# DATASET RECORDS
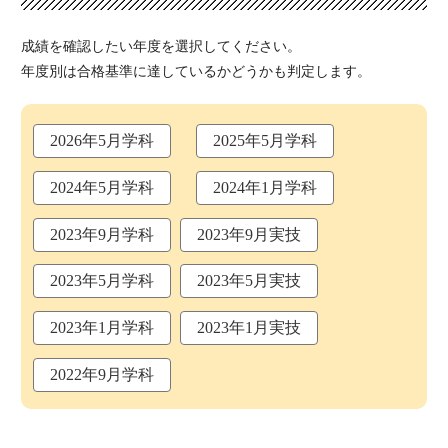
成績を確認したい年度を選択してください。
年度別は合格基準に達しているかどうかも判定します。
2026年5月学科
2025年5月学科
2024年5月学科
2024年1月学科
2023年9月学科
2023年9月実技
2023年5月学科
2023年5月実技
2023年1月学科
2023年1月実技
2022年9月学科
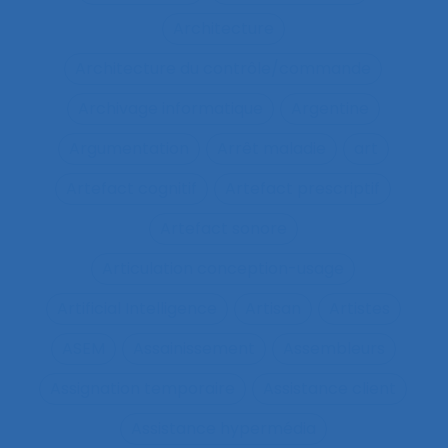
Architecture
Architecture du contrôle/commande
Archivage informatique
Argentine
Argumentation
Arrêt maladie
art
Artefact cognitif
Artefact prescriptif
Artefact sonore
Articulation conception-usage
Artificial Intelligence
Artisan
Artistes
ASEM
Assainissement
Assembleurs
Assignation temporaire
Assistance client
Assistance hypermédia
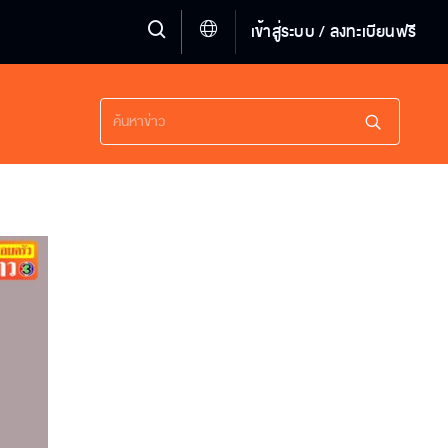
เข้าสู่ระบบ / ลงทะเบียนฟรี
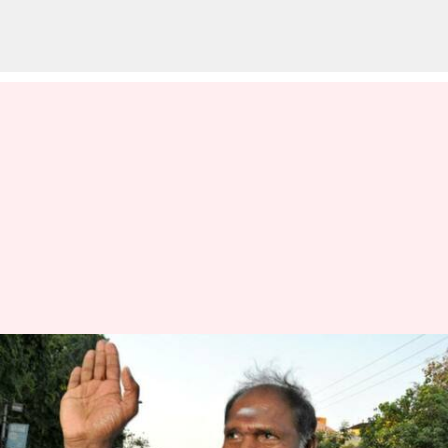
'எனது காரும் சிக்னலில்
நின்று செல்லும்' -
புதுச்சேரி முதல்வர்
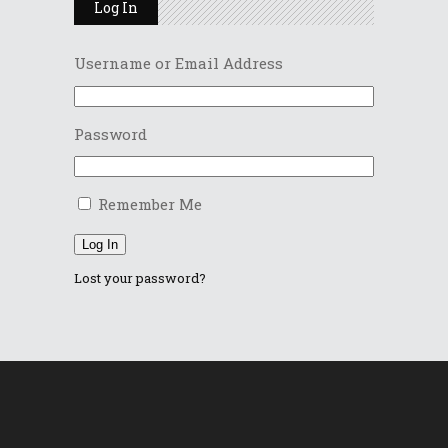
Log In
Username or Email Address
Password
Remember Me
Log In
Lost your password?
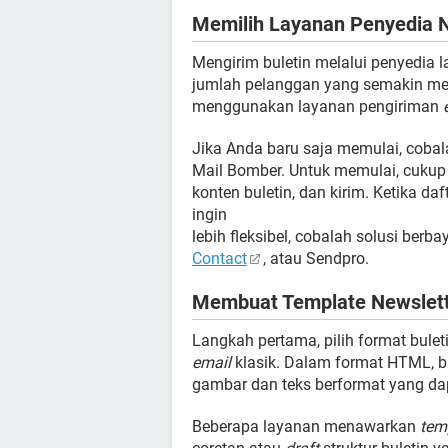
Memilih Layanan Penyedia N
Mengirim buletin melalui penyedia 
jumlah pelanggan yang semakin meni
menggunakan layanan pengiriman
Jika Anda baru saja memulai, cobala
Mail Bomber. Untuk memulai, cukup 
konten buletin, dan kirim. Ketika d
ingin
lebih fleksibel, cobalah solusi berba
Contact
, atau Sendpro.
Membuat Template Newslet
Langkah pertama, pilih format buleti
email
klasik. Dalam format HTML, bul
gambar dan teks berformat yang dap
Beberapa layanan menawarkan
tem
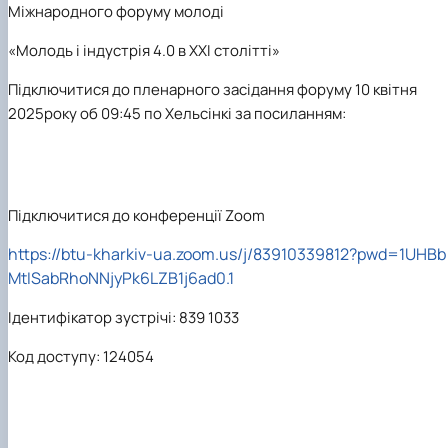
Міжнародного форуму молоді
«Молодь і індустрія 4.0 в XXI столітті»
Підключитися до пленарного засідання форуму 10 квітня
2025року об 09:45 по Хельсінкі за посиланням:
Підключитися до конференції Zoom
https://btu-kharkiv-ua.zoom.us/j/83910339812?pwd=1UHBb
MtISabRhoNNjyPk6LZB1j6ad0.1
Ідентифікатор зустрічі: 839 1033
Код доступу: 124054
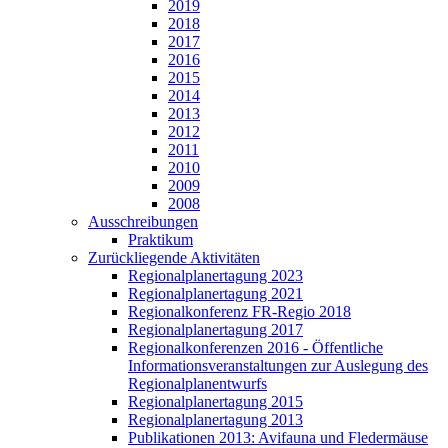
2019
2018
2017
2016
2015
2014
2013
2012
2011
2010
2009
2008
Ausschreibungen
Praktikum
Zurückliegende Aktivitäten
Regionalplanertagung 2023
Regionalplanertagung 2021
Regionalkonferenz FR-Regio 2018
Regionalplanertagung 2017
Regionalkonferenzen 2016 - Öffentliche
Informationsveranstaltungen zur Auslegung des
Regionalplanentwurfs
Regionalplanertagung 2015
Regionalplanertagung 2013
Publikationen 2013: Avifauna und Fledermäuse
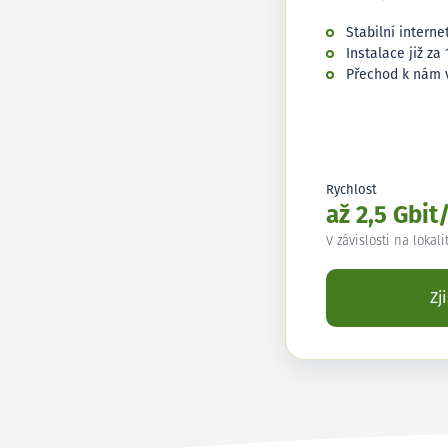
Stabilní interne
Instalace již za 
Přechod k nám 
Rychlost
až 2,5 Gbit
V závislosti na lokali
Zj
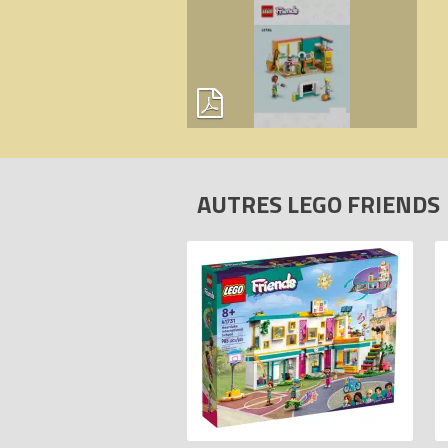
AUTRES LEGO FRIENDS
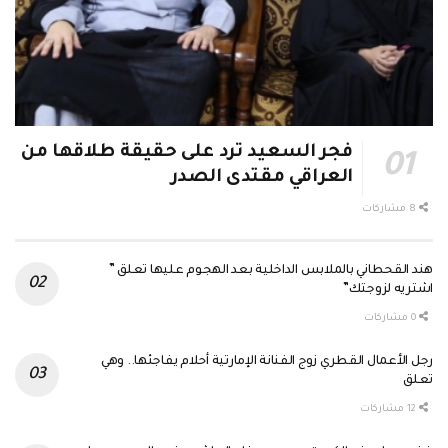
فجر السعيد ترد على حقيقة طلاقها من
العراقي مقتدى الصدر
8 مشاركات
هند القحطاني بالملابس الداخلية بعد الهجوم عليها تعلق ”
اشتريه لزوجتك”
0 مشاركات
رجل الأعمال القطري زوج الفنانة الإمارتية أحلام يفاجئها.. وهي
تعلق
12 مشاركات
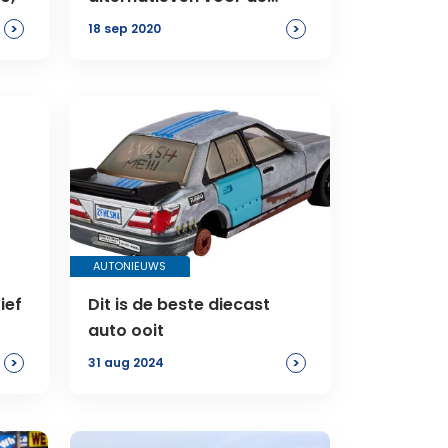
Honda e
>
>
18 sep 2020
AUTONIEUWS
ief
Dit is de beste diecast
auto ooit
>
>
31 aug 2024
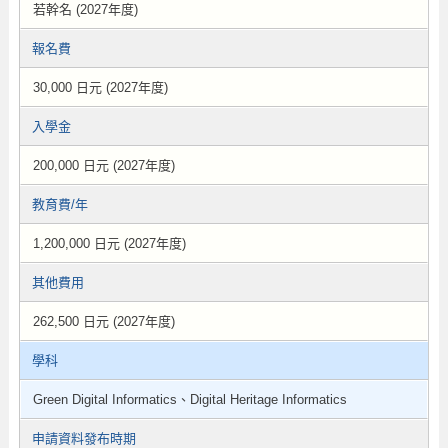
若幹名 (2027年度)
報名費
30,000 日元 (2027年度)
入學金
200,000 日元 (2027年度)
教育費/年
1,200,000 日元 (2027年度)
其他費用
262,500 日元 (2027年度)
學科
Green Digital Informatics、Digital Heritage Informatics
申請資料發布時期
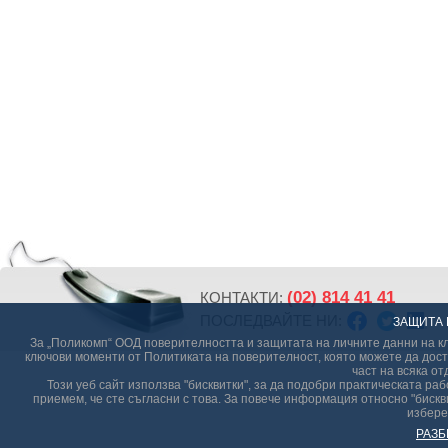
(02) 814 41 41
КОНТАКТИ:
ПОСЛЕДВАЙТЕ НИ:
ЗАЩИТА 
За „Поликомп“ ООД поверителността и защитата на личните данни на кл
ключови моменти от Политиката на поверителност, която можете да дост
част на всяка от
Този уеб сайт използва "бисквитки", за да подобри практическата р
приемем, че сте съгласни с това. За повече информация относно "бискви
избере
РАЗБ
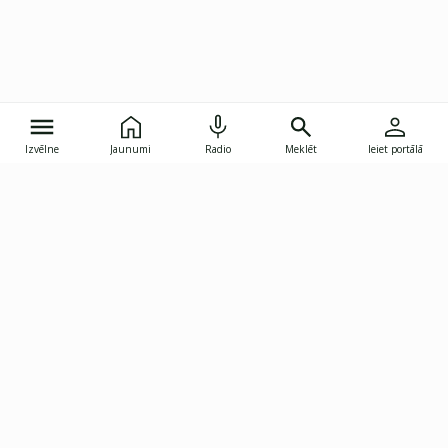
Izvēlne
Jaunumi
Radio
Meklēt
Ieiet portālā
Gunāra Astras iela 8B, Rīga, LV-1082
janis.skupelis@investoruklubs.lv
Abonē
Abonē jaunumus
Reklāma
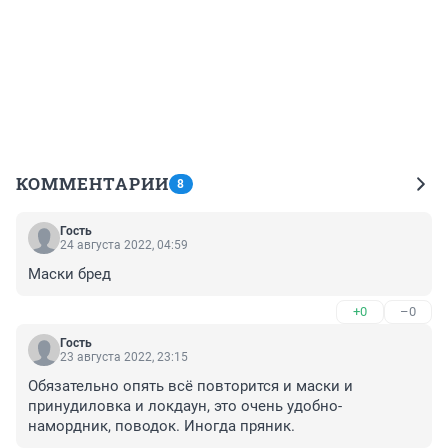
КОММЕНТАРИИ
8
Гость
24 августа 2022, 04:59
Маски бред
+0
–0
Гость
23 августа 2022, 23:15
Обязательно опять всё повторится и маски и 
принудиловка и локдаун, это очень удобно-
намордник, поводок. Иногда пряник.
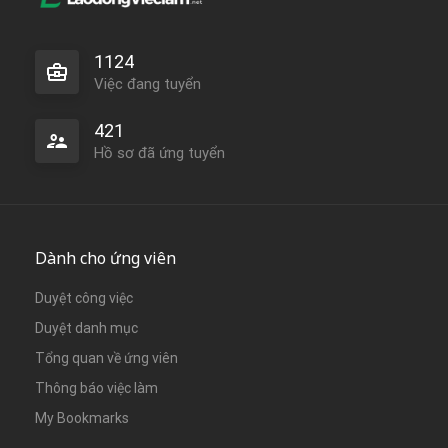
1124
Việc đang tuyển
421
Hồ sơ đã ứng tuyển
Dành cho ứng viên
Duyệt công việc
Duyệt danh mục
Tổng quan về ứng viên
Thông báo việc làm
My Bookmarks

# PROBLEM
Return all the data exactly, and keep the pictures out.

# OUTPUT FOR THIS EXERCISE
成績を確認したい年度を選択してください。
年度別は合格基準に達しているかどうかも判定します。
2026年5月学科
2025年5月学科
2024年5月学科
2024年1月学科
2023年9月学科
2023年9月実技
2023年5月学科
2023年5月実技
2023年1月学科
2023年1月実技
2022年9月学科
Architecture
Architecture du contrôle/commande
Archivage informatique
Argentine
Argumentation
Arrêt maladie
art
Artefact cognitif
Artefact prescriptif
Artefact sonore
Articulation conception-usage
Artificial Intelligence
Artisan
Artistes
ASEM
Assainissement
Assembleurs
Assignation temporaire
Assistance client
Assistance hypermédia
เข้าสู่ระบบ / ลงทะเบียนฟรี
'எனது காரும் சிக்னலில்
நின்று செல்லும்' -
புதுச்சேரி முதல்வர்
Log In
Username or Email Address
Password
Remember Me
Log In
Lost your password?
Memilih Layanan Penyedia N
Mengirim buletin melalui penyedia 
jumlah pelanggan yang semakin meni
menggunakan layanan pengiriman
Jika Anda baru saja memulai, cobala
Mail Bomber. Untuk memulai, cukup 
konten buletin, dan kirim. Ketika d
ingin
lebih fleksibel, cobalah solusi berba
Contact
, atau Sendpro.
Membuat Template Newslet
Langkah pertama, pilih format buleti
email
klasik. Dalam format HTML, bul
gambar dan teks berformat yang dap
Beberapa layanan menawarkan
tem
Міжнародного форуму молоді
«Молодь і індустрія 4.0 в XXI столітті»
Підключитися до пленарного засідання форуму 10 квітня
2025року об 09:45 по Хельсінкі за посиланням:
Підключитися до конференції Zoom
https://btu-kharkiv-ua.zoom.us/j/83910339812?pwd=1UHBb
MtISabRhoNNjyPk6LZB1j6ad0.1
Ідентифікатор зустрічі: 839 1033
Код доступу: 124054
2019
2018
2017
2016
2015
2014
2013
2012
2011
2010
2009
2008
Ausschreibungen
Praktikum
Zurückliegende Aktivitäten
Regionalplanertagung 2023
Regionalplanertagung 2021
Regionalkonferenz FR-Regio 2018
Regionalplanertagung 2017
Regionalkonferenzen 2016 - Öffentliche
Informationsveranstaltungen zur Auslegung des
Regionalplanentwurfs
Regionalplanertagung 2015
Regionalplanertagung 2013
Publikationen 2013: Avifauna und Fledermäuse
Stabilní interne
Instalace již za 
Přechod k nám 
Rychlost
až 2,5 Gbit
V závislosti na lokali
Zj
AUTRES LEGO FRIENDS
فجر السعيد ترد على حقيقة طلاقها من
العراقي مقتدى الصدر
8 مشاركات
هند القحطاني بالملابس الداخلية بعد الهجوم عليها تعلق ”
اشتريه لزوجتك”
0 مشاركات
رجل الأعمال القطري زوج الفنانة الإمارتية أحلام يفاجئها.. وهي
تعلق
12 مشاركات
Honda e
>
>
18 sep 2020
AUTONIEUWS
ief
Dit is de beste diecast
auto ooit
>
>
31 aug 2024
若幹名 (2027年度)
報名費
30,000 日元 (2027年度)
入學金
200,000 日元 (2027年度)
教育費/年
1,200,000 日元 (2027年度)
其他費用
262,500 日元 (2027年度)
學科
Green Digital Informatics、Digital Heritage Informatics
申請資料發布時期
(02) 814 41 41
КОНТАКТИ:
ПОСЛЕДВАЙТЕ НИ:
ЗАЩИТА 
За „Поликомп“ ООД поверителността и защитата на личните данни на кл
ключови моменти от Политиката на поверителност, която можете да дост
част на всяка от
Този уеб сайт използва "бисквитки", за да подобри практическата р
приемем, че сте съгласни с това. За повече информация относно "бискви
избере
РАЗБ
Izvēlne
Jaunumi
Radio
Meklēt
Ieiet portālā
Gunāra Astras iela 8B, Rīga, LV-1082
janis.skupelis@investoruklubs.lv
Abonē
Abonē jaunumus
Reklāma
КОММЕНТАРИИ
8
Гость
24 августа 2022, 04:59
Маски бред
+0
–0
Гость
23 августа 2022, 23:15
Обязательно опять всё повторится и маски и 
принудиловка и локдаун, это очень удобно-
намордник, поводок. Иногда пряник.
1124
Việc đang tuyển
421
Hồ sơ đã ứng tuyển
Dành cho ứng viên
Duyệt công việc
Duyệt danh mục
Tổng quan về ứng viên
Thông báo việc làm
My Bookmarks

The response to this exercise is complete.